• _Exercise requirements_
Output the span of lines from the one that contains "on. If you're" through the end of the records, inclusive, exactly as written and free of pictures.

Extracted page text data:

----------------

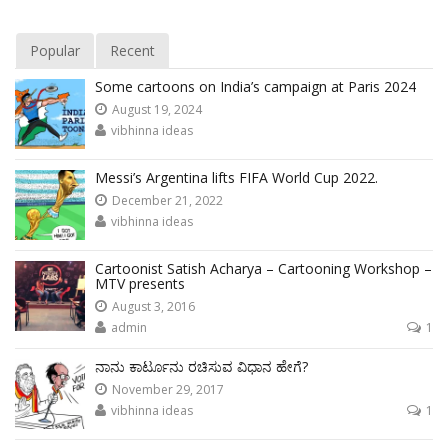
Popular
Recent
Some cartoons on India’s campaign at Paris 2024
August 19, 2024
vibhinna ideas
Messi’s Argentina lifts FIFA World Cup 2022.
December 21, 2022
vibhinna ideas
Cartoonist Satish Acharya – Cartooning Workshop –
MTV presents
August 3, 2016
admin
1
ನಾನು ಕಾರ್ಟೂನು ರಚಿಸುವ ವಿಧಾನ ಹೇಗೆ?
November 29, 2017
vibhinna ideas
1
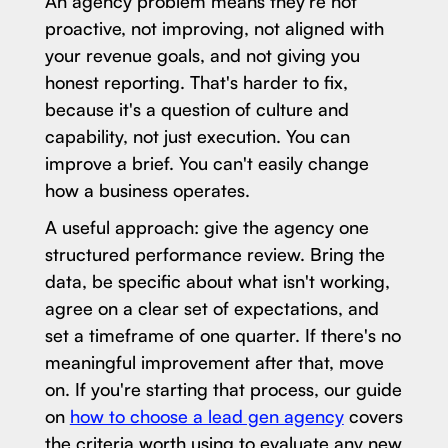
An agency problem means they're not
proactive, not improving, not aligned with
your revenue goals, and not giving you
honest reporting. That's harder to fix,
because it's a question of culture and
capability, not just execution. You can
improve a brief. You can't easily change
how a business operates.
A useful approach: give the agency one
structured performance review. Bring the
data, be specific about what isn't working,
agree on a clear set of expectations, and
set a timeframe of one quarter. If there's no
meaningful improvement after that, move
on. If you're starting that process, our guide
on
how to choose a lead gen agency
covers
the criteria worth using to evaluate any new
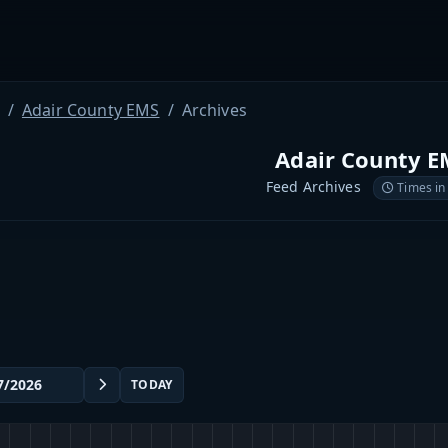
Adair County EMS
Archives
Adair County 
Feed Archives
Times in
TODAY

----------------

• _Task response_
on. If you're starting that process, our guide
on
how to choose a lead gen agency
covers
the criteria worth using to evaluate any new
Adair County EMS
Archives
Adair County 
Feed Archives
Times in
TODAY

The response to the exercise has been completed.